Decided Jan. 24, 1989.
Richard W. Brewster, New York City (Helen Gavaris, Moses & Singer, New York City, of counsel), for plaintiff-appellant.
David M. Nocenti, Asst. U.S. Atty. for the Eastern District of New York, Brooklyn, New York (Andrew J. Maloney, U.S. Atty. for the Eastern District of New York, Robert L. Begleiter, Asst. U.S. Atty. for the Eastern District of New York, Brooklyn, New York, Cmdr. Richard Walsh, USN and Capt.

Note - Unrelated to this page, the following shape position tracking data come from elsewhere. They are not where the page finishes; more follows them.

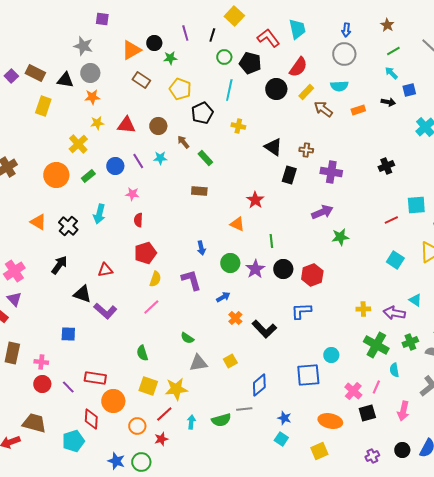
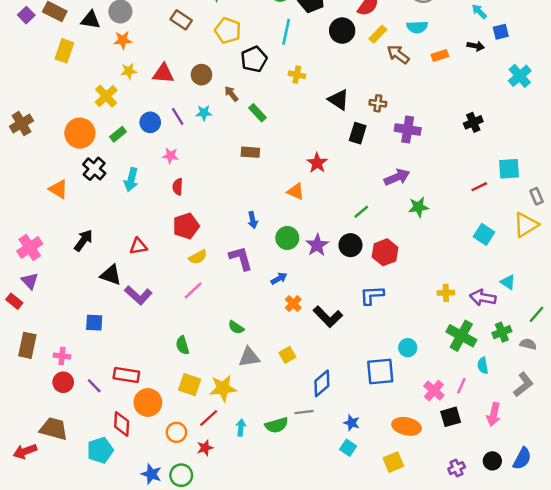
black cross: (68, 226) -> (94, 169), moved
green line: (271, 241) -> (361, 212), moved, turned 56
yellow semicircle: (155, 279) -> (198, 257), turned 42

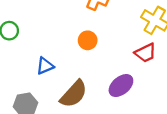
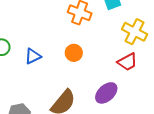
blue triangle: (45, 66) -> (33, 56), moved

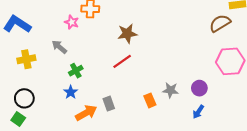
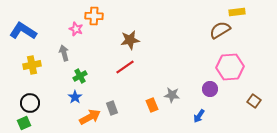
gray arrow: (59, 47) -> (64, 53), turned 35
purple circle: (199, 88) -> (210, 89), moved
green square: (18, 119) -> (24, 123), turned 32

Robert Barber, USMC, Office of the Judge Advocate General, Dept. of the Navy, Alexandria, Virginia, of counsel), for defendants-appellees.
Before KAUFMAN, OAKES, and CARDAMONE, Circuit Judges.
IRVING R. KAUFMAN, Circuit Judge:
We are called upon to weigh the armed forces' prerogative to discharge as "undesirable" those it deems unsuitable for service. Larry Blassingame appeals from a decision of the United States District Court for the Eastern District of New York granting summary judgment to appellees and dismissing his suit to compel the upgrading of his "undesirable" discharge from the U.S. Marine Corps to "honorable" status. Appellant had repeatedly petitioned appellees the Naval Discharge Review Board ("NDRB") and the Board for the Correction of Naval Records ("BCNR") for this relief. Because appellees did not properly consider the Marine Corps's failure to conduct the investigation of Blassingame's erroneous enlistment required by its regulations, their decisions to deny relief cannot stand.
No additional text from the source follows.